(DATA TO PROCESS begins)
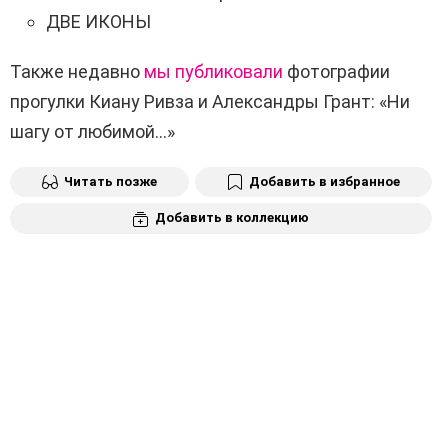
ДВЕ ИКОНЫ
Также недавно
мы публиковали
фотографии
прогулки Киану Ривза и Александры Грант: «Ни
шагу от любимой…»
Читать позже
Добавить в избранное
Добавить в коллекцию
(DATA TO PROCESS ends)
WHAT THE TASK ASKS
Since pictures are not part of the copy, set down only the remaining data exactly.

RESPONSE TO THIS EXERCISE
ДВЕ ИКОНЫ
Также недавно
мы публиковали
фотографии
прогулки Киану Ривза и Александры Грант: «Ни
шагу от любимой…»
Читать позже
Добавить в избранное
Добавить в коллекцию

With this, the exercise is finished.